What did my beloved readers get this season? Do let the Monkey with a Blue Rosette know if you had a good holiday. I say holiday, as I'm not allowed to mention Christmas; as you all know, I work at a directory enquiries call centre when not being political, and it fell to me to work the December 25 shift. Now I'd taken a few days off to go campaigning in Barmpotsby before the festive period, and then went on the booze cruise to Calais with the Barmpotsby Conservative Constituency Association. When I returned to work on 25 December, I became aware of the new company rules.
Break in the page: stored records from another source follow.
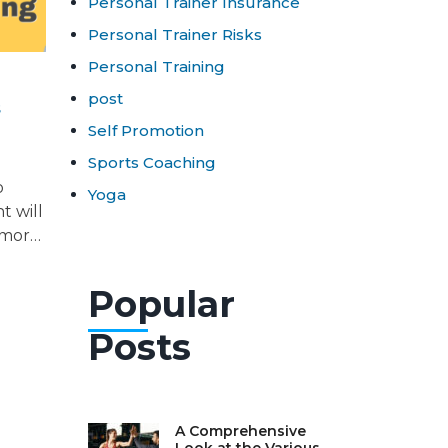
Personal Trainer Insurance
Personal Trainer Risks
Personal Training
post
s
Self Promotion
Sports Coaching
o
Yoga
t will
 more
Popular
Posts
A Comprehensive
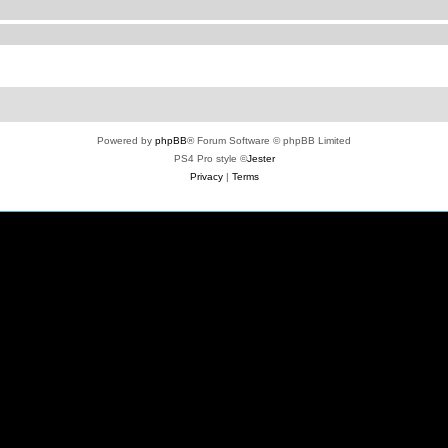
Powered by
phpBB
® Forum Software © phpBB Limited
PS4 Pro style ©
Jester
Privacy
|
Terms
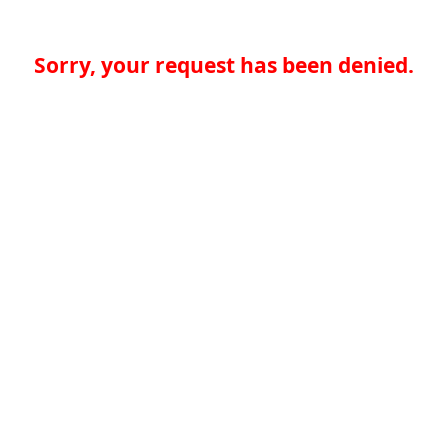
Sorry, your request has been denied.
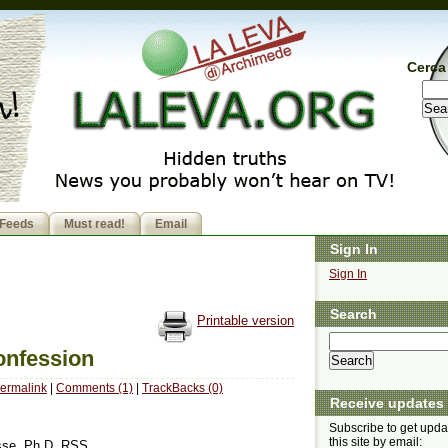
Cerca 
Feeds
Must read!
Email
Sign In
Sign In
Search
Printable version
onfession
ermalink
|
Comments (1)
|
TrackBacks (0)
Receive updates
Subscribe to get upda
this site by email:
asse, Ph.D. RSS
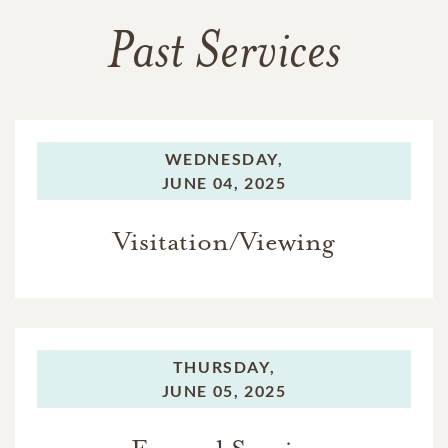
Past Services
WEDNESDAY,
JUNE 04, 2025
Visitation/Viewing
THURSDAY,
JUNE 05, 2025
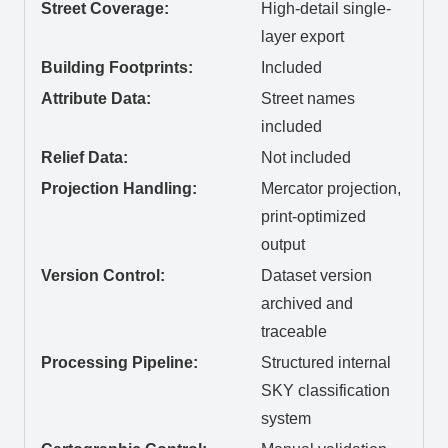
Street Coverage:
High-detail single-
layer export
Building Footprints:
Included
Attribute Data:
Street names
included
Relief Data:
Not included
Projection Handling:
Mercator projection,
print-optimized
output
Version Control:
Dataset version
archived and
traceable
Processing Pipeline:
Structured internal
SKY classification
system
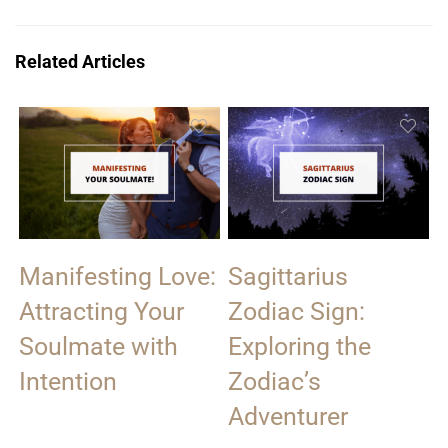
Related Articles
Manifesting Love:
Sagittarius
Attracting Your
Zodiac Sign:
Soulmate with
Exploring the
Intention
Zodiac’s
Adventurer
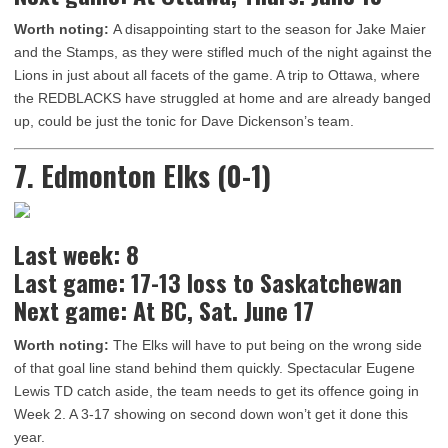
Worth noting:
A disappointing start to the season for Jake Maier
and the Stamps, as they were stifled much of the night against the
Lions in just about all facets of the game. A trip to Ottawa, where
the REDBLACKS have struggled at home and are already banged
up, could be just the tonic for Dave Dickenson’s team.
7. Edmonton Elks (0-1)
Last week: 8
Last game: 17-13 loss to Saskatchewan
Next game: At BC, Sat. June 17
Worth noting:
The Elks will have to put being on the wrong side
of that goal line stand behind them quickly. Spectacular Eugene
Lewis TD catch aside, the team needs to get its offence going in
Week 2. A 3-17 showing on second down won’t get it done this
year.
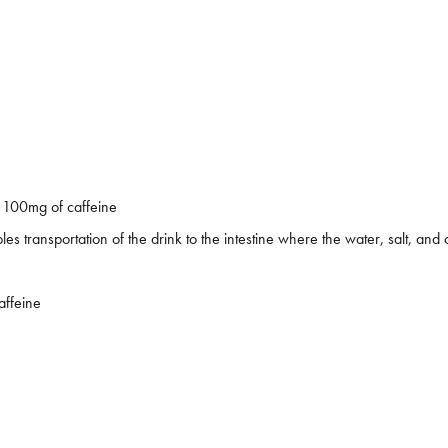
 100mg of caffeine
 transportation of the drink to the intestine where the water, salt, an
affeine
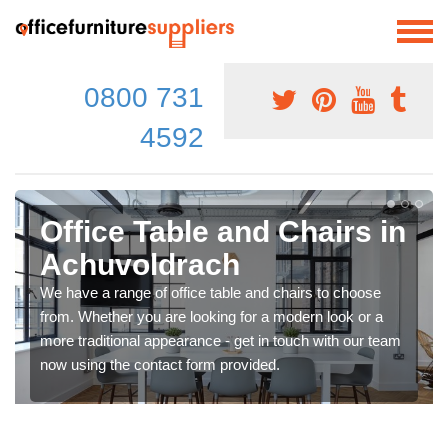
0800 731
4592
Office Table and Chairs in
Achuvoldrach
We have a range of office table and chairs to choose
from. Whether you are looking for a modern look or a
more traditional appearance - get in touch with our team
now using the contact form provided.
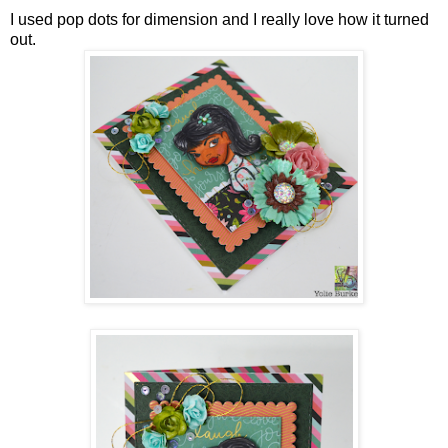
I used pop dots for dimension and I really love how it turned
out.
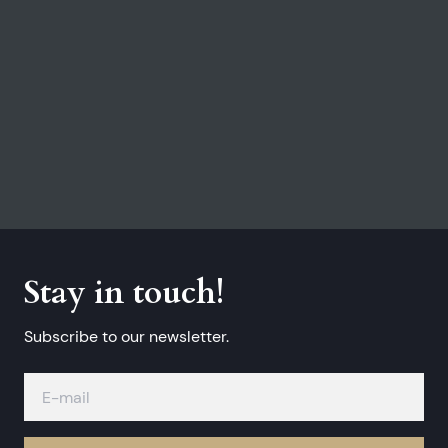
Stay in touch!
Subscribe to our newsletter.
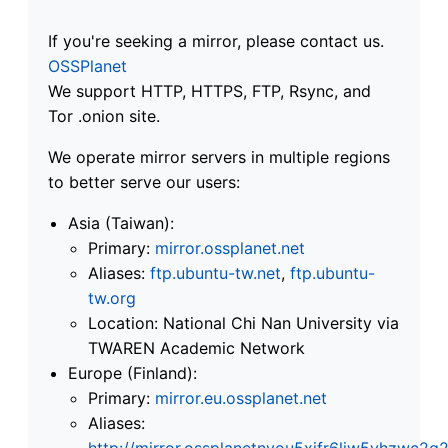
If you're seeking a mirror, please contact us.
OSSPlanet
We support HTTP, HTTPS, FTP, Rsync, and
Tor .onion site.
We operate mirror servers in multiple regions
to better serve our users:
Asia (Taiwan):
Primary:
mirror.ossplanet.net
Aliases:
ftp.ubuntu-tw.net
,
ftp.ubuntu-
tw.org
Location: National Chi Nan University via
TWAREN Academic Network
Europe (Finland):
Primary:
mirror.eu.ossplanet.net
Aliases:
http://mirror.ossplanetnyou5xifr6liw5vhzwc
My boss had been monitoring one of my calls, and I had wished the caller a "Merry Christmas". I was pulled aside and warned that if I said it again, I would be up on a disciplinary, because of the new rules. "What new rules?" I said. The new rules that we weren't to mention Christmas to callers, in case we offended them if they were not Christian. How can we offend them? I asked. I know people of different religions who celebrate Christmas, not because of believing in Christ, but rather enjoying the holiday as a chance for love, caring, thinking of others and being with family. Ah, my boss said, but someone of a different religion might get offended and we don't want to take that risk.
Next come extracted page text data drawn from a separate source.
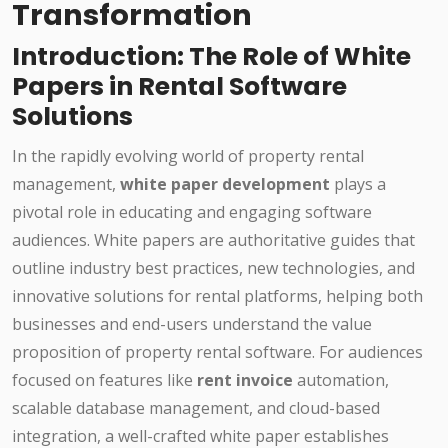
Transformation
Introduction: The Role of White
Papers in Rental Software
Solutions
In the rapidly evolving world of property rental
management,
white paper development
plays a
pivotal role in educating and engaging software
audiences. White papers are authoritative guides that
outline industry best practices, new technologies, and
innovative solutions for rental platforms, helping both
businesses and end-users understand the value
proposition of property rental software. For audiences
focused on features like
rent invoice
automation,
scalable database management, and cloud-based
integration, a well-crafted white paper establishes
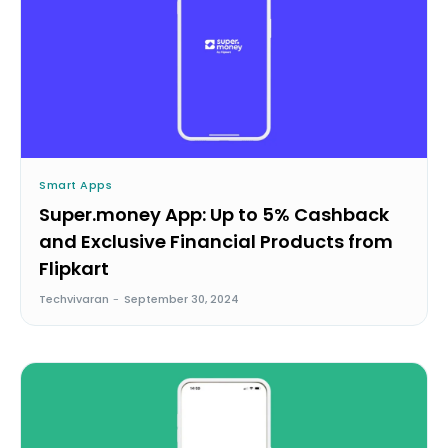
Smart Apps
Super.money App: Up to 5% Cashback
and Exclusive Financial Products from
Flipkart
Techvivaran
-
September 30, 2024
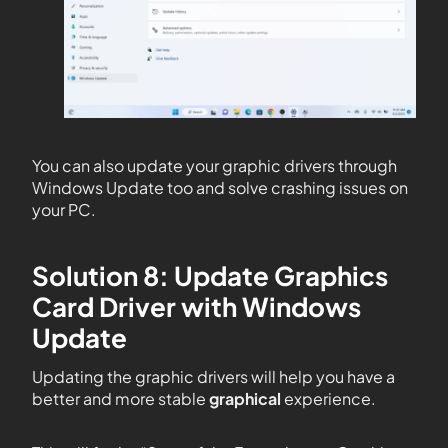
You can also update your graphic drivers through
Windows Update too and solve crashing issues on
your PC.
Solution 8: Update Graphics
Card Driver with Windows
Update
Updating the graphic drivers will help you have a
better and more stable
graphical
experience.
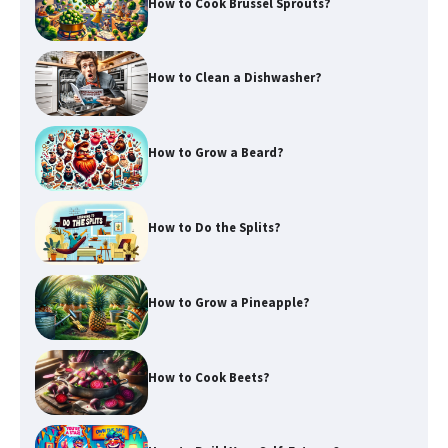
How to Cook Brussel Sprouts?
How to Clean a Dishwasher?
How to Grow a Beard?
How to Do the Splits?
How to Grow a Pineapple?
How to Cook Beets?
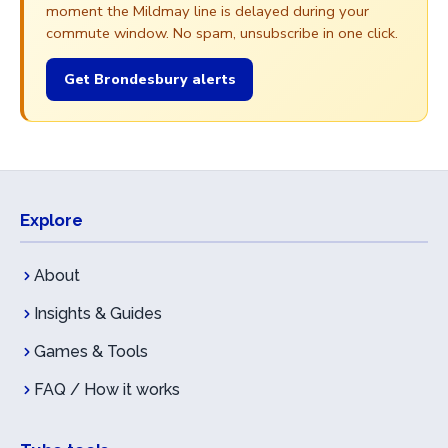
moment the Mildmay line is delayed during your
commute window. No spam, unsubscribe in one click.
Get Brondesbury alerts
Explore
About
Insights & Guides
Games & Tools
FAQ / How it works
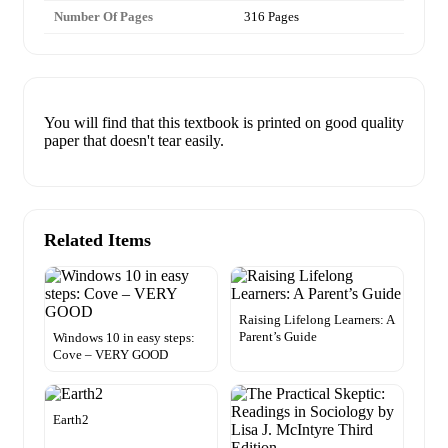
Number Of Pages
316 Pages
You will find that this textbook is printed on good quality
paper that doesn't tear easily.
Related Items
Raising Lifelong Learners: A
Parent’s Guide
Windows 10 in easy steps:
Cove – VERY GOOD
Earth2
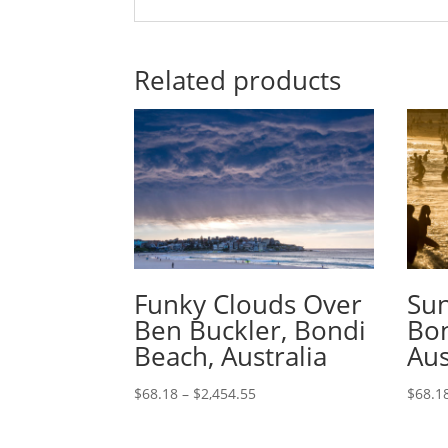
Related products
Funky Clouds Over
Sun
Ben Buckler, Bondi
Bon
Beach, Australia
Aus
$
68.18
–
$
2,454.55
$
68.1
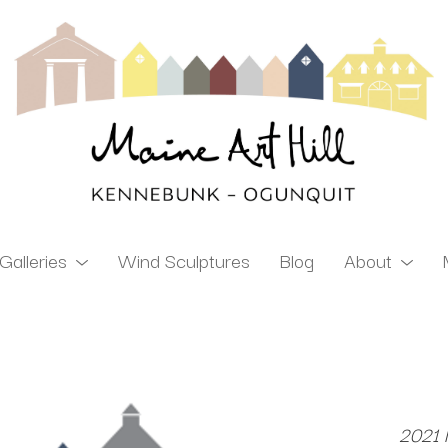
Galleries
Wind Sculptures
Blog
About
ibition
2021 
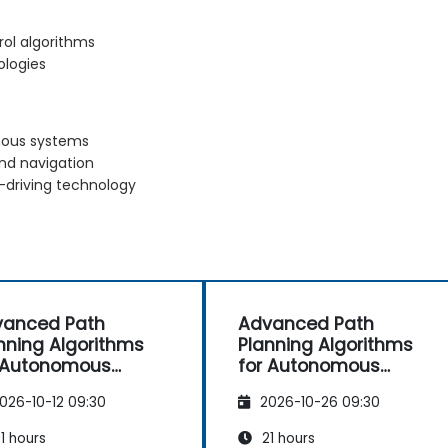
rol algorithms
ologies
omous systems
and navigation
-driving technology
vanced Path
Advanced Path
nning Algorithms
Planning Algorithms
 Autonomous
for Autonomous
icles
Vehicles
026-10-12 09:30
2026-10-26 09:30
1 hours
21 hours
I had been unaware of the rules. The only advise my boss could give regarding that was to ensure I remained in contact with work on my days to be aware of any updates. If we must insist on greeting them, we must use the politically neutral "Season's Greetings" or "Happy Holidays". Blimey.
Later that day, when a caller was ringing in to get the Vodafone helpline to activate a new phone she'd received for Christmas, it slipped my mind and I wished the caller a "Happy Christmas". My boss overheard this, and now I'm on a warning after my disciplinary meeting today. This is political correctness gone mad, I said, but it didn't help. I am but a phone monkey in a call centre.
So, let me take this opportunity to advise one and all via my blog that I wish you all a MERRY CHRISTMAS, whichever section of society you belong to, and whether or not you choose to celebrate Christmas.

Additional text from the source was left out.